The experimental vaccine was created by Canadian researchers who used pieces of the bacteria that causes chlamydia to form an antigen they called BD584. The hope was that the antigen could prompt the body’s immune system to fight the chlamydia bacteria if exposed to it.

Researchers gave BD584 to mice using a nasal spray, and then exposed them to chlamydia. The results were very promising. The mice who received the spray cleared the infection faster than the mice who did not. Moreover, the mice given the nasal spray were less likely to show symptoms of infection, such as bacterial shedding from the vagina or fluid blockages of the fallopian tubes.
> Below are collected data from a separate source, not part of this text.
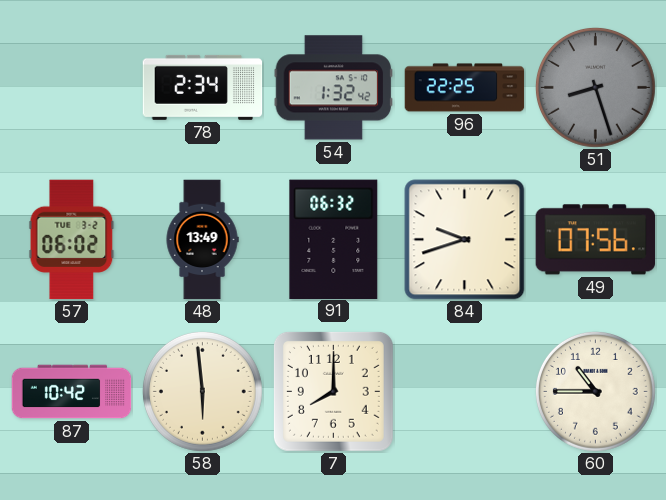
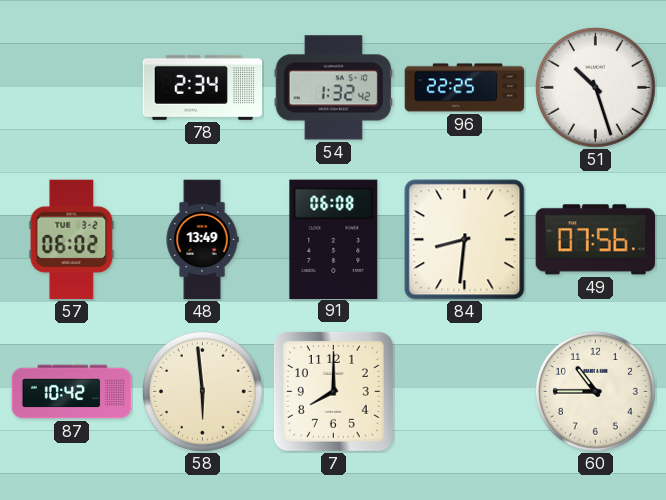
51: 8:27 -> 10:27
51 dial: grey -> white
91: 06:32 -> 06:08
84: 9:42 -> 8:31
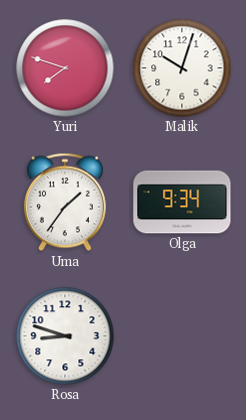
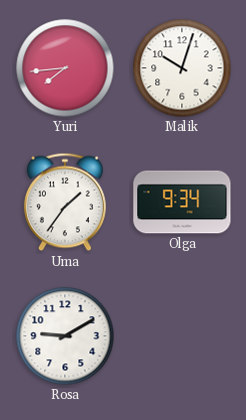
Yuri: 7:48 -> 7:44
Rosa: 8:48 -> 9:10
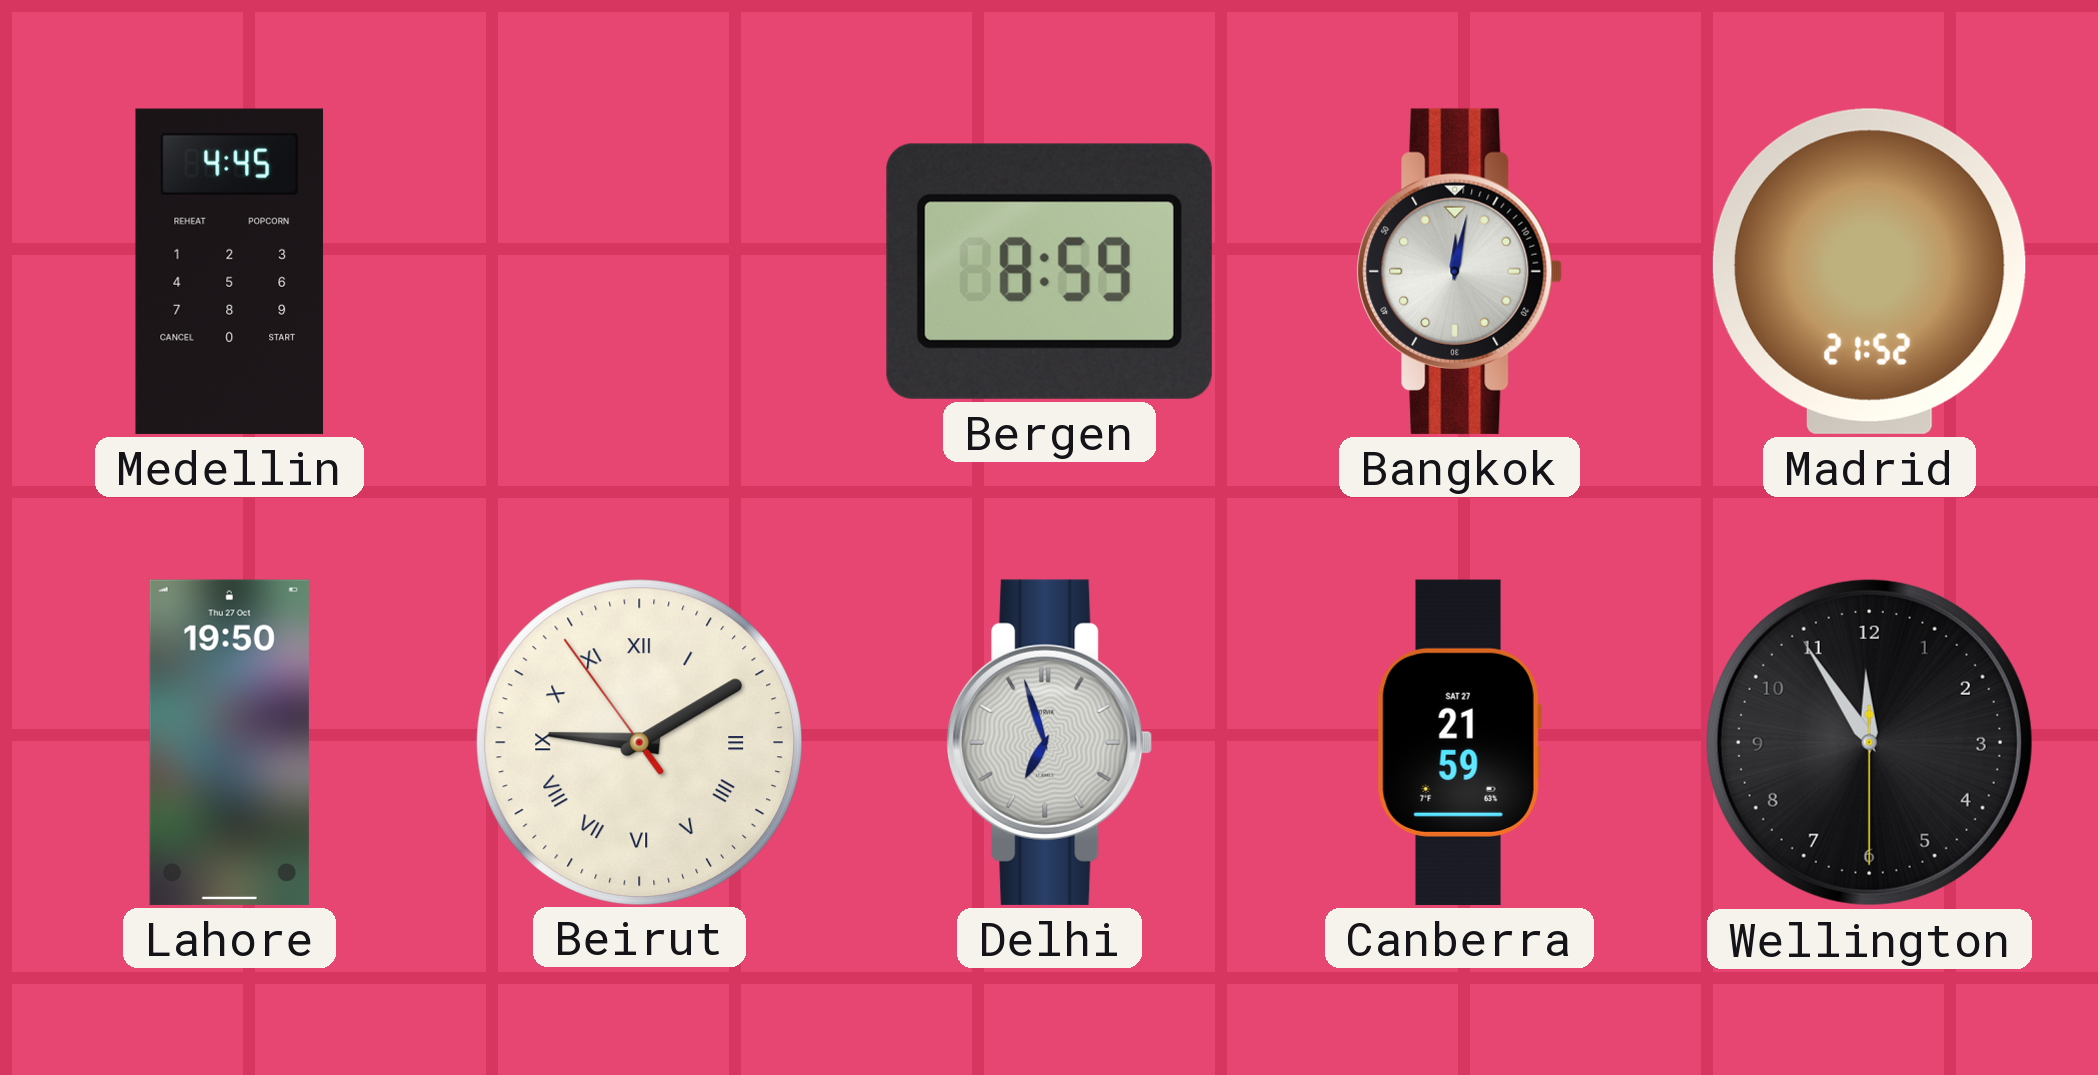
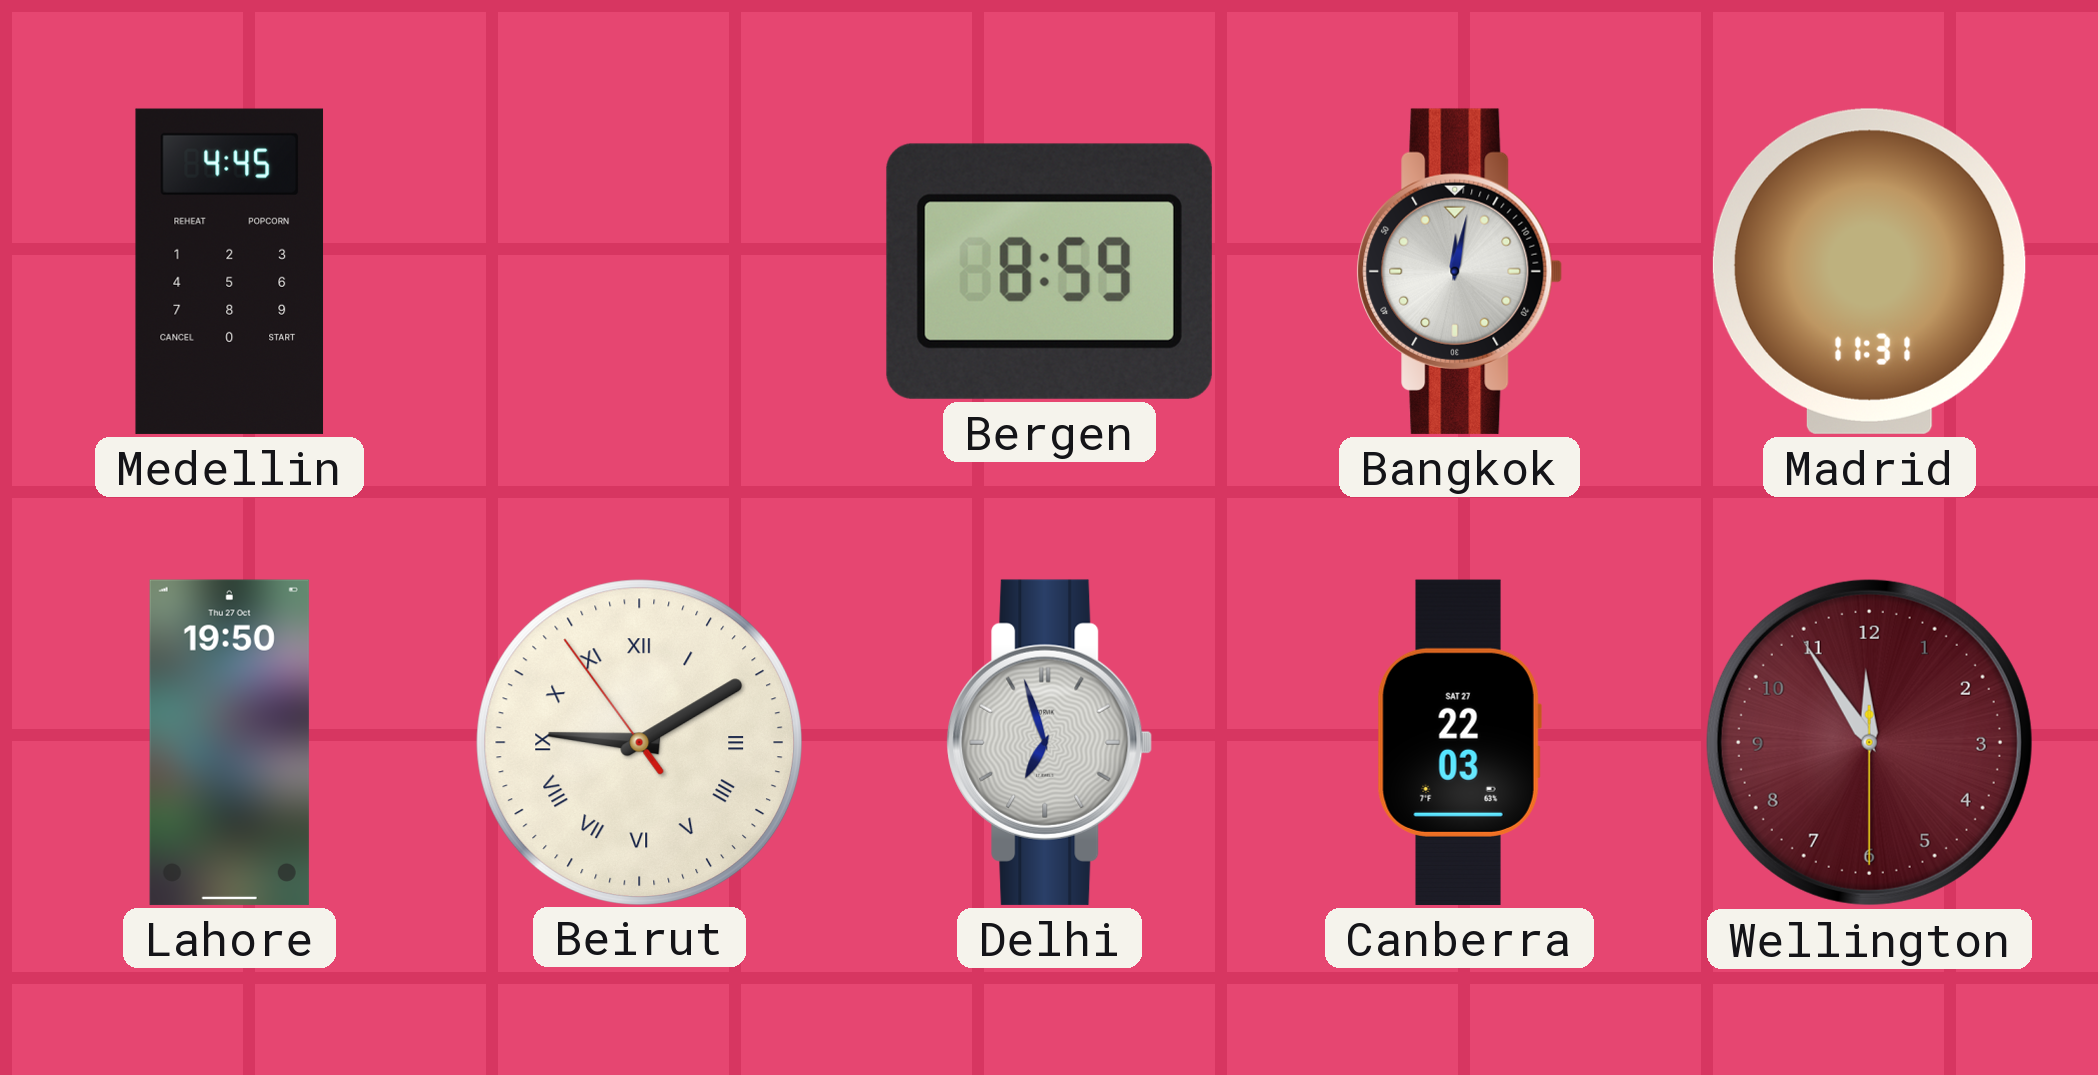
Madrid: 21:52 -> 11:31
Canberra: 21:59 -> 22:03
Wellington dial: black -> burgundy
There are many steps to go before this vaccine could become available. The researchers need to test it on other strains of the bacteria and in other animals before testing it in humans. And, of course, experience with the HPV vaccine shows that there’s work to be done to make sure people get vaccines that prevent STIs even after they’re invented. Nonetheless, a vaccine to prevent chlamydia would be a great victory in our ongoing fight against STIs and their health consequences, and we here at This Week in Sex are happy to end on a bit of a positive note.